The Bates would have to do this too. They don't ever host Mr. Woodhouse because of his eccentricities, but if they are invited to dinner they would be expected to host back. That pork that Emma sent them likely was shared with Mrs. Elton or Mrs. Cole or whomever they needed to invite back to dinner. Or their neighbours might come up with clever excuses and then just come for tea.
The only Austen character at risk of real, actual poverty, is Mrs. Smith in Persuasion. She is unable to keep even a servant and is selling handmaid goods to support herself.

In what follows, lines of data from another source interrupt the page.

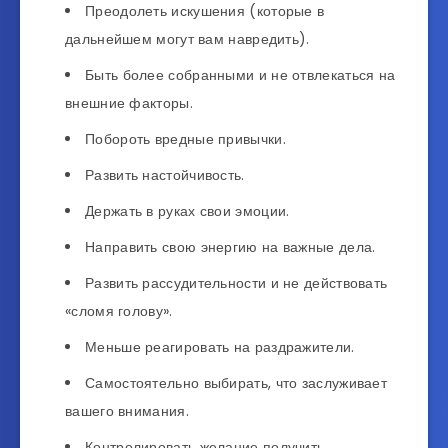
Преодолеть искушения (которые в
дальнейшем могут вам навредить).
Быть более собранными и не отвлекаться на
внешние факторы.
Побороть вредные привычки.
Развить настойчивость.
Держать в руках свои эмоции.
Направить свою энергию на важные дела.
Развить рассудительности и не действовать
«сломя голову».
Меньше реагировать на раздражители.
Самостоятельно выбирать, что заслуживает
вашего внимания.
Контролировать желание получить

Cranford by Elizabeth Gaskell is all about this: a small town mostly inhabited by spinsters and widows who mostly have incomes similar to the Bates's, and how they all collectively pretend that they can afford to be gentry. Like baking the treats for your friends yourself but pretending that your maid did it. Or pretending you have candles burning at night but actually rushing to light them when someone knocks on the door. They all find ways to save in other areas of their lives so they can maintain the trappings of gentry.
But the point is: they can afford to eat and clothe themselves and have a maid of all work, an income of 100ish pounds a year is something you can live on and they don't have to work. They are poor in comparison, not actually poor. The majority of the population of England at that time had incomes similar to or lower than the Bates and worked 12-14 hours per day for it.
Note: I have no problem with Austen not including the lower classes in her novels, that's not what she wanted to write about and that's fine. There are small pieces about the poor, like the case of Old Abdy in Emma, and there is certainly concern expressed for the poor and examinations of the best ways to address relieving poverty (compare Lady Catherine's method with Emma's!). Not every book has to be about everything, and Austen made serious points about the place of women in English society even if she "only" wrote about the upper class.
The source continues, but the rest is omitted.